Cela étant, même si une majorité d’enfants na savent qui est leur père géniteur et réciproquement pour beaucoup, cela ne crée aucun lien spécifique entre père géniteur-fils. Certains pères viennent néanmoins rendre visite à leur enfant une fois l’an. Mais ce ne sont pas les géniteurs qui constituent les modèles prédominants pour ces enfants, ni les nourriciers, ni les éducateurs. Ce n’est pas eux non plus qui transmettent à l’enfant le patronyme, la langue, l’héritage financier ou moral familial. Ils n’ont aucun devoir ni aucun droit sur leurs enfants. Ce ne sont pas eux enfin qui, en faisant jouir la mère, détourne son désir sensuel de l’enfant, sauf dans les cas minoritaires de mariage ou s’ils restent un certain temps avec elle, l’amant de cette femme 7

Pour en revenir à notre question de départ, s’il est vrai qu’il n’y a aucune reconnaissance officielle de la paternité en cas de visites furtives et ostensibles – et même en cas de cohabitation, on ne peut pas dire comme le laisse entendre le titre de l’ouvrage de Cai Hua qu’il s’agit d’une société sans père. On ne peut dire non plus que c’est l’oncle qui assume ce qui s’appelle chez nous la fonction paternelle. Il me semble qu’il faut plutôt souligner que les diverses facettes de cette fonction dite paternelle sont assumées par de nombreux agents dont le père géniteur mais aussi par la mère de la mère, la mère elle-même (qui transmet le nom de la lignée), les frères et sœurs de la mère (qui assument une part de l’éducation), les amants de la mère (qui satisfont sa sensualité et la détourne ainsi de ses enfants), les chefs de lignées, les chefs de villages et le chef suprême (shifu) responsables du respect des lois et des traditions, le daba (prêtre) qui est invité à donner un second nom à l’enfant, (nom choisi en fonction de différents éléments comme l’heure de naissance, la position des coquillages jetés sur un plateau, etc.) 8 et enfin, l’administrateur général, représentant auparavant de l’empereur et aujourd’hui, des gouvernements provincial et central et de leurs lois.
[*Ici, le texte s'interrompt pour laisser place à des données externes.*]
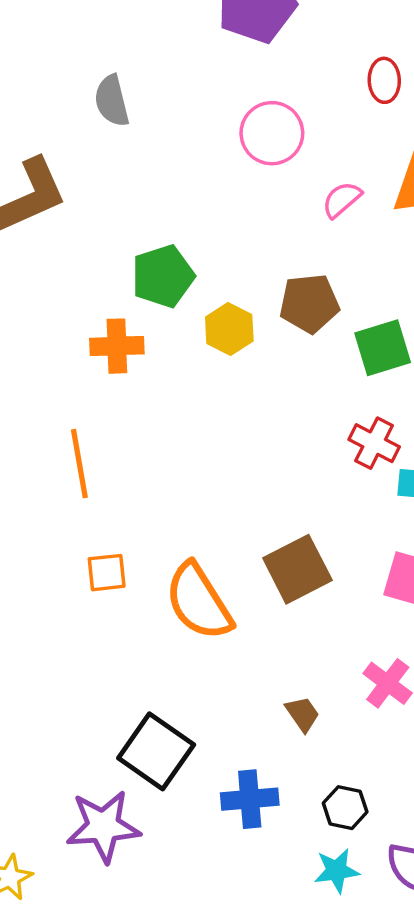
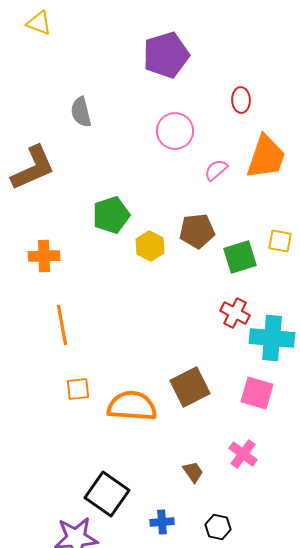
orange cross: (117, 346) -> (44, 256), moved
orange semicircle: (199, 602) -> (132, 406), turned 126
blue cross: (250, 799) -> (162, 522), size x0.7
Remarquons ici que le premier nom est celui de la lignée, plus précisément celui de la mère qui lui vient de sa propre mère. On se trouve donc ici, devant une structure qui subvertit radicalement le concept de paternité, devant une tout autre façon de penser la séparation de la mère et de l’enfant, dans laquelle le géniteur a, dans de nombreux cas, peu de responsabilités à assumer.

Même en cas de cohabitation des deux amants sous le toit de la lignée de sa compagne, l’oncle a plus d’autorité sur l’enfant que son géniteur [[Cai Hua les géniteurs cohabitant comme des “ pseudo-oncles ”. Op. Cit. p. 223.]], et celui-ci se sent plus proche de l’enfant de ses sœurs que de ceux de sa compagne. Il n’a d’ailleurs de droit, ni sur ses enfants, ni sur les biens de son couple 9.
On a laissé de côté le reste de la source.